━━ LISTED ENTRIES ━━
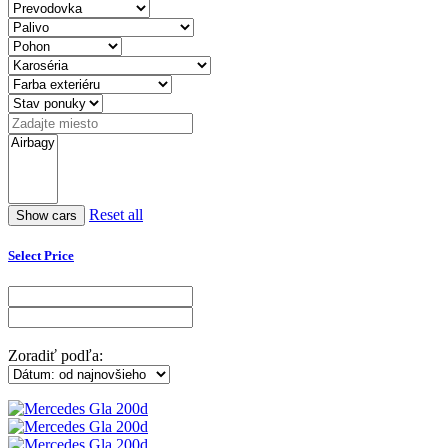
Reset all
Select Price
Zoradiť podľa:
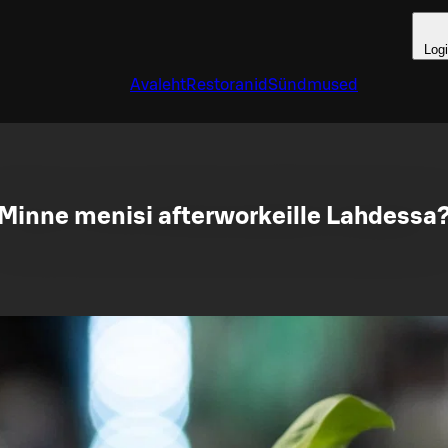
Log
Avaleht
Restoranid
Sündmused
Minne menisi afterworkeille Lahdessa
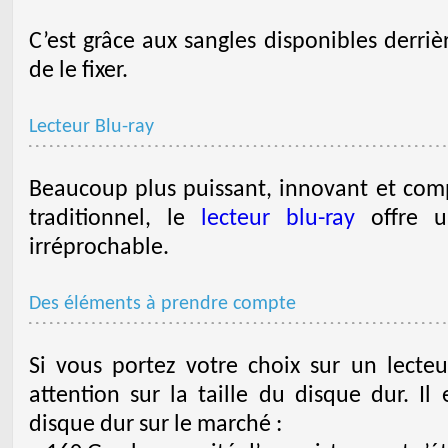
C’est grâce aux sangles disponibles derrièr
de le fixer.
Lecteur Blu-ray
Beaucoup plus puissant, innovant et comp
traditionnel, le
lecteur blu-ray
offre u
irréprochable.
Des éléments à prendre compte
Si vous portez votre choix sur un lecteu
attention sur la taille du disque dur. Il
disque dur sur le marché :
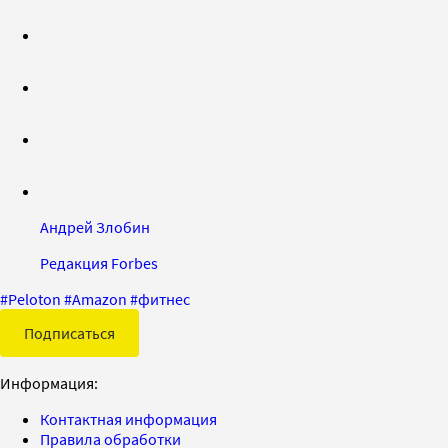
Андрей Злобин
Редакция Forbes
#
Peloton
#
Amazon
#
фитнес
Подписаться
Информация:
Контактная информация
Правила обработки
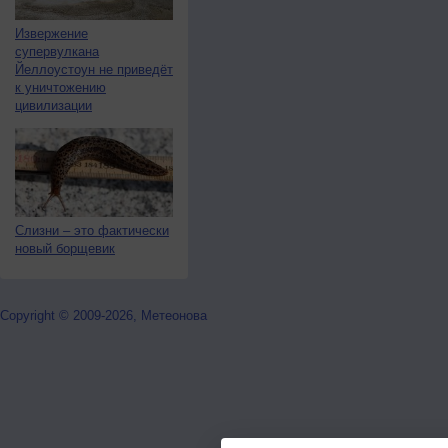
Извержение
супервулкана
Йеллоустоун не приведёт
к уничтожению
цивилизации
Слизни – это фактически
новый борщевик
Copyright © 2009-2026, Метеонова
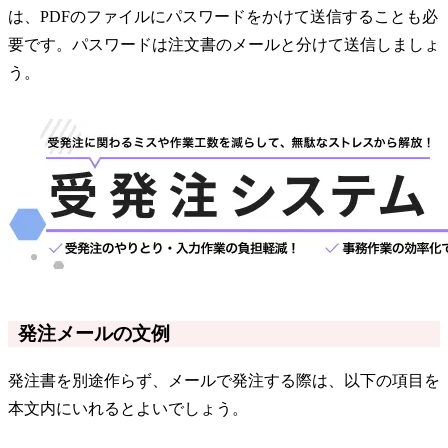
は、PDFのファイルにパスワードをかけて送信することも必
要です。パスワードは注文書のメールと分けて送信しましょ
う。
発注メールの文例
発注書を別途作らず、メールで発注する際は、以下の項目を
本文内にいれるとよいでしょう。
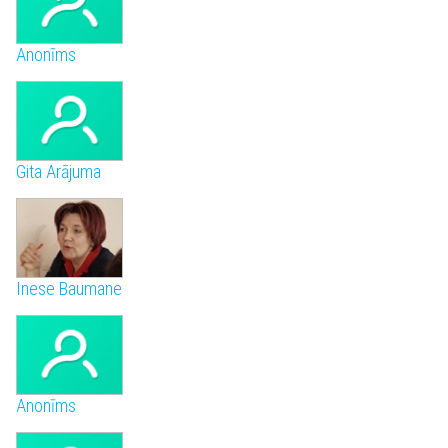
Anonīms
Gita Arājuma
Inese Baumane
Anonīms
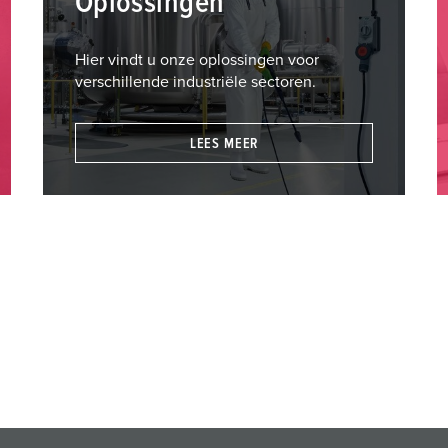
Oplossingen
Hier vindt u onze oplossingen voor
verschillende industriële sectoren.
LEES MEER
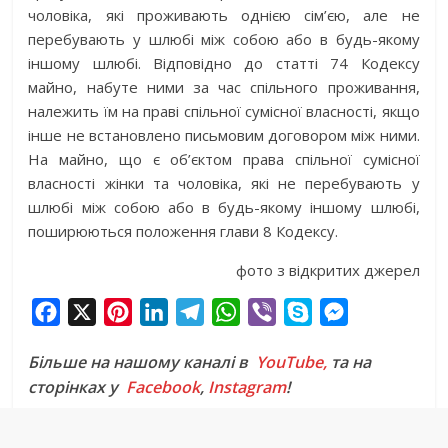
чоловіка, які проживають однією сім’єю, але не
перебувають у шлюбі між собою або в будь-якому
іншому шлюбі. Відповідно до статті 74 Кодексу
майно, набуте ними за час спільного проживання,
належить їм на праві спільної сумісної власності, якщо
інше не встановлено письмовим договором між ними.
На майно, що є об’єктом права спільної сумісної
власності жінки та чоловіка, які не перебувають у
шлюбі між собою або в будь-якому іншому шлюбі,
поширюються положення глави 8 Кодексу.
фото з відкритих джерел
F
X
P
L
T
W
V
S
M
a
i
i
e
h
i
k
e
Більше на нашому каналі в
YouTube,
та на
c
n
n
l
a
b
y
s
сторінках у
Facebook
,
Instagram
!
e
t
k
e
t
e
p
s
b
e
e
g
s
r
e
e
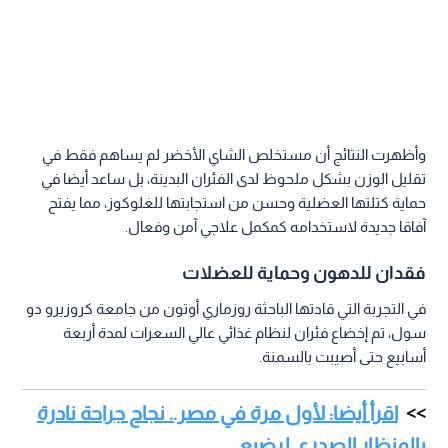
وأظهرت النتائج أن مستخلص الشاي الأخضر لم يساهم فقط في
تقليل الوزن بشكل ملحوظ لدى الفئران البدينة، بل ساعد أيضا في
حماية كتلتها العضلية وحسن من استجابتها للغلوكوز، مما يفتح
آفاقا جديدة لاستخدامه كمكمل علاجي آمن وفعال.
فقدان للدهون وحماية للعضلات
في التجربة التي قادتها الباحثة روزماري أوتون من جامعة كروزيرو دو
سول، تم إخضاع فئران لنظام غذائي عالي السعرات لمدة أربعة
أسابيع حتى أصيبت بالسمنة.
اقرأ أيضا: لأول مرة في مصر.. نجاح جراحة نادرة
بالمنظار الصدري لرضيع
━━━
* **WHAT YOU WILL DO**
Return the whole listing word for word, minus its pictures.

* **ANSWER AREA**
Reset all
Select Price
Zoradiť podľa:
Log
Avaleht
Restoranid
Sündmused
Minne menisi afterworkeille Lahdessa
C’est grâce aux sangles disponibles derrièr
de le fixer.
Lecteur Blu-ray
Beaucoup plus puissant, innovant et comp
traditionnel, le
lecteur blu-ray
offre u
irréprochable.
Des éléments à prendre compte
Si vous portez votre choix sur un lecteu
attention sur la taille du disque dur. Il
disque dur sur le marché :
Андрей Злобин
Редакция Forbes
#
Peloton
#
Amazon
#
фитнес
Подписаться
Информация:
Контактная информация
Правила обработки
Извержение
супервулкана
Йеллоустоун не приведёт
к уничтожению
цивилизации
Слизни – это фактически
новый борщевик
Copyright © 2009-2026, Метеонова
は、PDFのファイルにパスワードをかけて送信することも必
要です。パスワードは注文書のメールと分けて送信しましょ
う。
発注メールの文例
発注書を別途作らず、メールで発注する際は、以下の項目を
本文内にいれるとよいでしょう。
Anonīms
Gita Arājuma
Inese Baumane
Anonīms
Oplossingen
Hier vindt u onze oplossingen voor
verschillende industriële sectoren.
LEES MEER
чоловіка, які проживають однією сім’єю, але не
перебувають у шлюбі між собою або в будь-якому
іншому шлюбі. Відповідно до статті 74 Кодексу
майно, набуте ними за час спільного проживання,
належить їм на праві спільної сумісної власності, якщо
інше не встановлено письмовим договором між ними.
На майно, що є об’єктом права спільної сумісної
власності жінки та чоловіка, які не перебувають у
шлюбі між собою або в будь-якому іншому шлюбі,
поширюються положення глави 8 Кодексу.
фото з відкритих джерел
F
X
P
L
T
W
V
S
M
a
i
i
e
h
i
k
e
Більше на нашому каналі в
YouTube,
та на
c
n
n
l
a
b
y
s
сторінках у
Facebook
,
Instagram
!
e
t
k
e
t
e
p
s
b
e
e
g
s
r
e
e
وأظهرت النتائج أن مستخلص الشاي الأخضر لم يساهم فقط في
تقليل الوزن بشكل ملحوظ لدى الفئران البدينة، بل ساعد أيضا في
حماية كتلتها العضلية وحسن من استجابتها للغلوكوز، مما يفتح
آفاقا جديدة لاستخدامه كمكمل علاجي آمن وفعال.
فقدان للدهون وحماية للعضلات
في التجربة التي قادتها الباحثة روزماري أوتون من جامعة كروزيرو دو
سول، تم إخضاع فئران لنظام غذائي عالي السعرات لمدة أربعة
أسابيع حتى أصيبت بالسمنة.
اقرأ أيضا: لأول مرة في مصر.. نجاح جراحة نادرة
بالمنظار الصدري لرضيع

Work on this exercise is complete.